Pide a sus aliados abandonar las "ilusiones" sobre Moscú y aplicar más sanciones para que se siente a negociar
MADRID, 1 Sep. (EUROPA PRESS) -
Ucrania ha señalado este martes que el presidente ruso, Vladimir Putin, no tiene voluntad de parar la guerra tras la última oleada de ataques lanzada contra el país vecino, que deja al menos doce muertos en bombardeos en una decena de regiones, por lo que ha instado a sus socios internacionales a reforzar la presión sobre el Kremlin para que se siente a negociar.
"Este y otros ataques recientes demuestran que Putin no da ninguna señal de realismo ni de una voluntad genuina de poner fin a una guerra que no puede ni podrá ganar. En cambio, continúa intensificando el terror", ha alertado el ministro de Exteriores ucraniano, Andri Sibiga, en un mensaje en redes sociales en el que subraya que Kiev si está abierta a poner fin al conflicto "basándose en la realidad sobre el terreno y en condiciones justas, y no en ultimátums".
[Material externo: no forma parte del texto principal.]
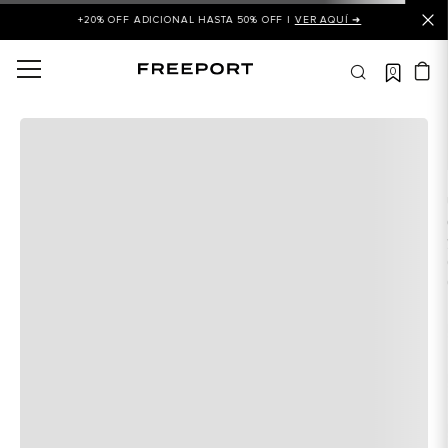
+20% OFF ADICIONAL HASTA 50% OFF |
VER AQUÍ ➜
0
De esta forma, ha recalcado que mientras el presidente ucraniano, Volodimir Zelenski, se abre a reunirse sin condiciones previas en un lugar neutral con su homólogo ruso, "para encontrar soluciones realistas", Putin "sigue escondiéndose de una reunión de este tipo".
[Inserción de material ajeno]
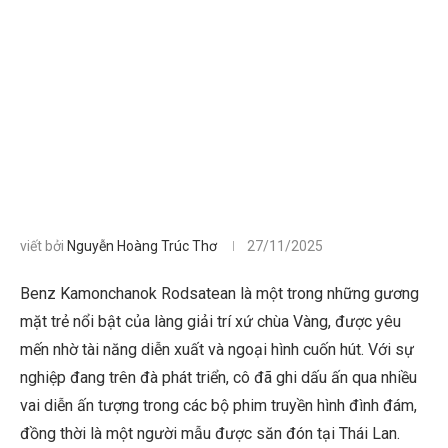
viết bởi
Nguyễn Hoàng Trúc Thơ
27/11/2025
Benz Kamonchanok Rodsatean là một trong những gương
mặt trẻ nổi bật của làng giải trí xứ chùa Vàng, được yêu
mến nhờ tài năng diễn xuất và ngoại hình cuốn hút. Với sự
nghiệp đang trên đà phát triển, cô đã ghi dấu ấn qua nhiều
vai diễn ấn tượng trong các bộ phim truyền hình đình đám,
đồng thời là một người mẫu được săn đón tại Thái Lan.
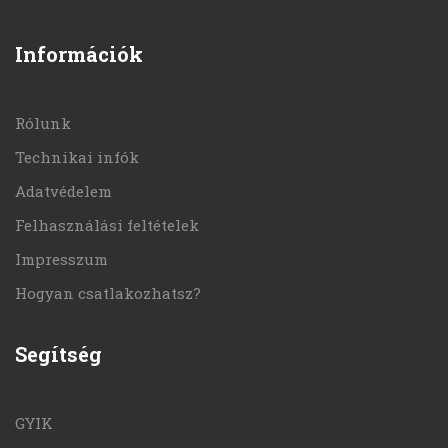
Információk
Rólunk
Technikai infók
Adatvédelem
Felhasználási feltételek
Impresszum
Hogyan csatlakozhatsz?
Segítség
GYIK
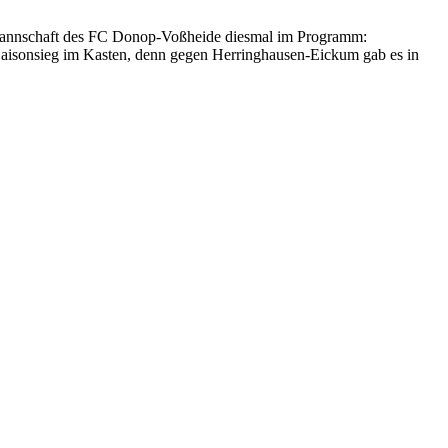
igamannschaft des FC Donop-Voßheide diesmal im Programm:
 Saisonsieg im Kasten, denn gegen Herringhausen-Eickum gab es in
Sibiga ha insistido que los socios de Kiev tienen que "abandonar las ilusiones" sobre las intenciones de Rusia ya que "rechaza propuestas de paz justas" y en cambio "apuesta por el terror balístico contra Ucrania". También le ha acusado de usar las próximas elecciones en Estados Unidos y en toda Europa "en su beneficio", al intentar "exacerbar las divisiones internas y desestabilizar la unidad de Occidente".
Y ha reiterado que "no hay alternativa a intensificar la presión sobre Moscú", llamando a que los socios internacionales "incrementen la presión económica sobre Moscú y refuercen la defensa antiaérea y la resiliencia energética de Ucrania de cara al invierno".
El jefe de la diplomacia ucraniana ha incidido así en la adopción de sanciones antibalísticas dirigidas contra la producción de misiles rusos, y que se "retome el trabajo para utilizar plenamente los activos rusos inmovilizados". En cuanto a Estados Unidos, ha considerado "fundamental" la aprobación urgente de la legislación impulsada por el fallecido senador Lindsey Graham para sancionar al Kremlin por la invasión de Ucrania.
A juicio de Sibiga, un refuerzo de la presión obligará a Rusia a tomarse en serio la diplomacia y eventualmente a sentarse a negociar una salida diplomática a la guerra. "Esta demostración de fuerza estadounidense impulsará la diplomacia, enviará al Kremlin la señal de que se acabaron los juegos y obligará a Putin a sentarse a la mesa de negociaciones para poner fin finalmente a este derramamiento de sangre sin sentido", ha expuesto.
Así, ha dicho que "es hora" de que se le haga llegar a Moscú que "fingir que se hace diplomacia ya no funciona".
Este mensaje llega cuando Zelenski mantuvo este lunes contactos con el enviado especial estadounidense, Steve Witkoff, y con el asesor de la Casa Blanca y yerno de Donald Trump, Jared Kushner, sobre las negociaciones para poner fin al conflicto con Rusia.
"Se está trabajando para fijar las fechas de la visita a Ucrania. Un viaje de este tipo resultaría sumamente beneficioso para concretar soluciones en favor de la paz", indicó el presidente ucraniano tras la llamada que llega en pleno recrudecimiento del conflicto con un aumento de los ataques con drones entre las fuerzas rusas y las ucranianas.